Required action:
Any image in the records should be left out; output everything else exactly.
= Beginning of Section =
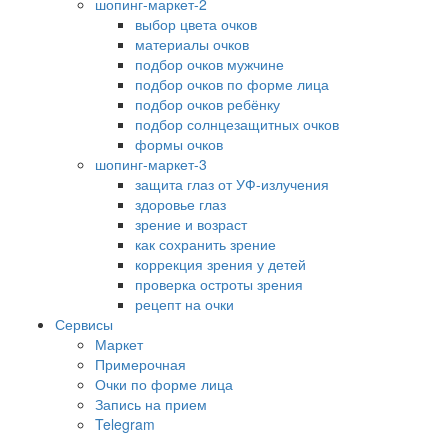
шопинг-маркет-2
выбор цвета очков
материалы очков
подбор очков мужчине
подбор очков по форме лица
подбор очков ребёнку
подбор солнцезащитных очков
формы очков
шопинг-маркет-3
защита глаз от УФ-излучения
здоровье глаз
зрение и возраст
как сохранить зрение
коррекция зрения у детей
проверка остроты зрения
рецепт на очки
Сервисы
Маркет
Примерочная
Очки по форме лица
Запись на прием
Telegram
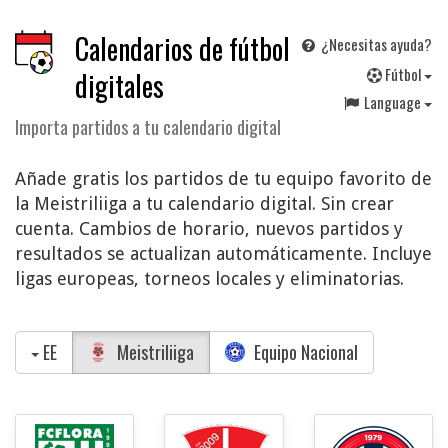
Calendarios de fútbol
¿Necesitas ayuda?
F
útbol
digitales
Language
Importa partidos a tu calendario digital
Añade gratis los partidos de tu equipo favorito de
la Meistriliiga a tu calendario digital. Sin crear
cuenta. Cambios de horario, nuevos partidos y
resultados se actualizan automáticamente. Incluye
ligas europeas, torneos locales y eliminatorias.
EE
Meistriliiga
Equipo Nacional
= End of Section =
Output for this task:
шопинг-маркет-2
выбор цвета очков
материалы очков
подбор очков мужчине
подбор очков по форме лица
подбор очков ребёнку
подбор солнцезащитных очков
формы очков
шопинг-маркет-3
защита глаз от УФ-излучения
здоровье глаз
зрение и возраст
как сохранить зрение
коррекция зрения у детей
проверка остроты зрения
рецепт на очки
Сервисы
Маркет
Примерочная
Очки по форме лица
Запись на прием
Telegram
Calendarios de fútbol
¿Necesitas ayuda?
F
útbol
digitales
Language
Importa partidos a tu calendario digital
Añade gratis los partidos de tu equipo favorito de
la Meistriliiga a tu calendario digital. Sin crear
cuenta. Cambios de horario, nuevos partidos y
resultados se actualizan automáticamente. Incluye
ligas europeas, torneos locales y eliminatorias.
EE
Meistriliiga
Equipo Nacional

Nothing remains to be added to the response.